Molecular and catalytic properties of mitochondrial (ketogenic) 3-hydroxy-3-methylglutaryl coenzyme A synthase of liver.

Mitochondrial 3-hydroxy-3-methylglutaryl-CoA synthase has been purified to homogeneity from avian liver. The enzyme in dilute phosphate buffer, pH 7.0, has an S20,w of 5.7 S and a molecular weight of 105,000 determined by sedimentation equilibrium; the presence of 0.1 M KCl causes dissociation to a form one-half that size, i.e. about 57,000 daltons.

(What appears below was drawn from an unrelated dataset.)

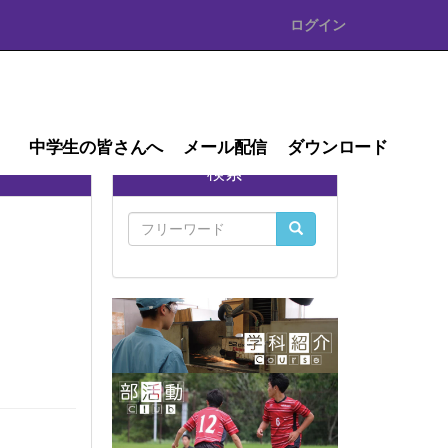
ログイン
中学生の皆さんへ
メール配信
ダウンロード
検索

Since the subunit molecular weight of the synthase determined by the dodecyl sulfate acrylamide gel method is 53,000, it appears that the native enzyme is a dimer composed of weight-homogeneous subunits. A number of molecular and catalytic properties allow the mitochondrial and cytoplasmic 3-hydroxy-3-methylglutaryl-CoA synthases to be distinguished. The pI of the homogeneous mitochondrial enzyme is 7. 2. This value, while identical to that of the single isoelectric-focusing species of broken mitochondrial preparations, differs from those of the multiple 3-hydroxy-3-methylglutaryl-CoA synthases found in the cytoplasmic fraction which exhibit pI values of 4.8 and 6. 7. Rabbit antibodies against the purified mitochondrial synthase are capable of precipitating the mitochondrial, but not the cytoplasmic, synthase(s) of avian liver. Finally, the synthase differ kinetically in their responses to divalent magnesium ion, the mitochondrial enzyme being inhibited and the cytoplasmic enzyme(s) activated. It is proposed that the mitochondrial 3-hydroxy-3-methylglutaryl-CoA synthase of liver functions in ketogenesis while its cytoplasmic counterpart participates in cholesterogenesis (Clinken-Beard, K. D., Sugiyama, T., Reed, W. D. and Lane, M.D. (1975) J. Biol. Chem. 250, 3124-3134).[1]